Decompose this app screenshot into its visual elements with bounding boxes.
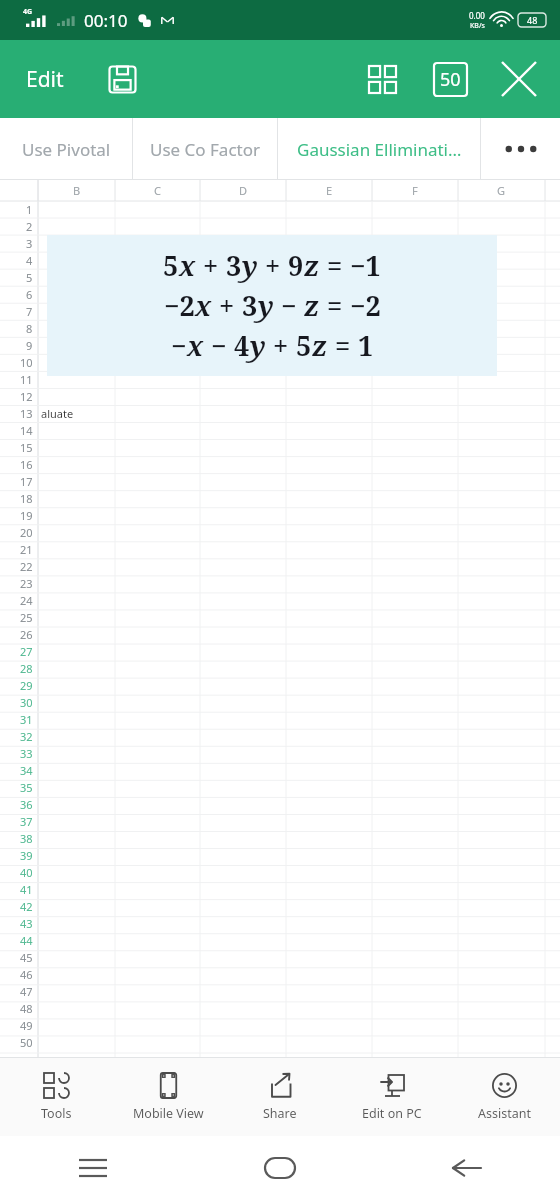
staticText: 0.00 xyxy=(469,10,485,21)
button[interactable]: Assistant xyxy=(448,1058,560,1136)
staticText: z xyxy=(304,247,320,284)
staticText: − xyxy=(171,327,187,364)
staticText: 49 xyxy=(20,1018,33,1033)
staticText: Tools xyxy=(41,1105,72,1122)
staticText: C xyxy=(154,183,161,198)
staticText: − xyxy=(274,287,304,324)
staticText: x xyxy=(187,327,204,364)
staticText: F xyxy=(412,183,418,198)
staticText: Mobile View xyxy=(133,1105,204,1122)
button[interactable]: Edit on PC xyxy=(336,1058,448,1136)
staticText: −2 xyxy=(164,287,195,324)
staticText: 37 xyxy=(20,814,33,829)
staticText: 28 xyxy=(20,661,33,676)
staticText: 46 xyxy=(20,967,33,982)
staticText: Edit on PC xyxy=(362,1105,422,1122)
staticText: 33 xyxy=(20,746,33,761)
staticText: D xyxy=(239,183,248,198)
staticText: 16 xyxy=(20,457,33,472)
staticText: −1 xyxy=(350,247,381,284)
staticText: 3 xyxy=(226,247,242,284)
staticText: G xyxy=(497,183,506,198)
staticText: 8 xyxy=(26,321,33,336)
button[interactable]: Zoom 50 percent xyxy=(424,53,476,105)
staticText: 17 xyxy=(20,474,33,489)
button[interactable]: Use Co Factor xyxy=(133,118,277,180)
button[interactable]: Save xyxy=(98,55,146,103)
staticText: 48 xyxy=(20,1001,33,1016)
button[interactable]: Edit xyxy=(18,59,72,100)
staticText: + xyxy=(212,287,242,324)
staticText: −2 xyxy=(350,287,381,324)
button[interactable]: Use Pivotal xyxy=(0,118,132,180)
button[interactable]: 5 xyxy=(47,235,497,376)
staticText: 13 xyxy=(20,406,33,421)
staticText: 2 xyxy=(26,219,33,234)
staticText: 6 xyxy=(26,287,33,302)
staticText: 00:10 xyxy=(84,9,128,32)
staticText: 1 xyxy=(358,327,374,364)
staticText: y xyxy=(250,327,266,364)
button[interactable]: Share xyxy=(224,1058,336,1136)
button[interactable]: Tools xyxy=(0,1058,112,1136)
staticText: 4 xyxy=(234,327,250,364)
staticText: 18 xyxy=(20,491,33,506)
button[interactable]: Grid view xyxy=(356,53,408,105)
staticText: 45 xyxy=(20,950,33,965)
staticText: 1 xyxy=(26,202,33,217)
staticText: 50 xyxy=(440,67,461,92)
staticText: 43 xyxy=(20,916,33,931)
button[interactable]: Back xyxy=(373,1136,560,1200)
staticText: 48 xyxy=(527,14,538,26)
button[interactable]: Recent apps xyxy=(0,1136,186,1200)
button[interactable]: More options xyxy=(481,118,560,180)
staticText: 3 xyxy=(242,287,258,324)
staticText: 29 xyxy=(20,678,33,693)
staticText: − xyxy=(204,327,234,364)
staticText: 35 xyxy=(20,780,33,795)
staticText: x xyxy=(195,287,212,324)
staticText: E xyxy=(326,183,333,198)
staticText: 4 xyxy=(26,253,33,268)
staticText: 14 xyxy=(20,423,33,438)
staticText: 11 xyxy=(20,372,33,387)
staticText: 40 xyxy=(20,865,33,880)
staticText: Use Co Factor xyxy=(150,138,260,161)
button[interactable]: Gaussian Elliminati… xyxy=(278,118,480,180)
staticText: 3 xyxy=(26,236,33,251)
staticText: y xyxy=(242,247,258,284)
staticText: 30 xyxy=(20,695,33,710)
staticText: 24 xyxy=(20,593,33,608)
staticText: 15 xyxy=(20,440,33,455)
staticText: = xyxy=(320,287,350,324)
staticText: 9 xyxy=(26,338,33,353)
staticText: 36 xyxy=(20,797,33,812)
staticText: aluate xyxy=(41,406,74,421)
staticText: 9 xyxy=(288,247,304,284)
staticText: 5 xyxy=(163,247,179,284)
staticText: 25 xyxy=(20,610,33,625)
staticText: 12 xyxy=(20,389,33,404)
staticText: 50 xyxy=(20,1035,33,1050)
staticText: 42 xyxy=(20,899,33,914)
button[interactable]: Mobile View xyxy=(112,1058,224,1136)
staticText: Use Pivotal xyxy=(22,138,111,161)
staticText: 34 xyxy=(20,763,33,778)
staticText: = xyxy=(328,327,358,364)
staticText: 31 xyxy=(20,712,33,727)
staticText: 5 xyxy=(296,327,312,364)
button[interactable]: Home xyxy=(186,1136,373,1200)
staticText: 19 xyxy=(20,508,33,523)
staticText: 20 xyxy=(20,525,33,540)
staticText: 39 xyxy=(20,848,33,863)
staticText: 26 xyxy=(20,627,33,642)
staticText: Gaussian Elliminati… xyxy=(297,138,462,161)
staticText: 22 xyxy=(20,559,33,574)
staticText: 47 xyxy=(20,984,33,999)
staticText: 7 xyxy=(26,304,33,319)
staticText: 41 xyxy=(20,882,33,897)
button[interactable]: Close xyxy=(490,50,548,108)
staticText: z xyxy=(312,327,328,364)
staticText: 38 xyxy=(20,831,33,846)
staticText: 27 xyxy=(20,644,33,659)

# Task prompt
In the records above, find each line that holds the word "Tools"; copy all such lines.

# Answer space
staticText: Tools xyxy=(41,1105,72,1122)
button[interactable]: Tools xyxy=(0,1058,112,1136)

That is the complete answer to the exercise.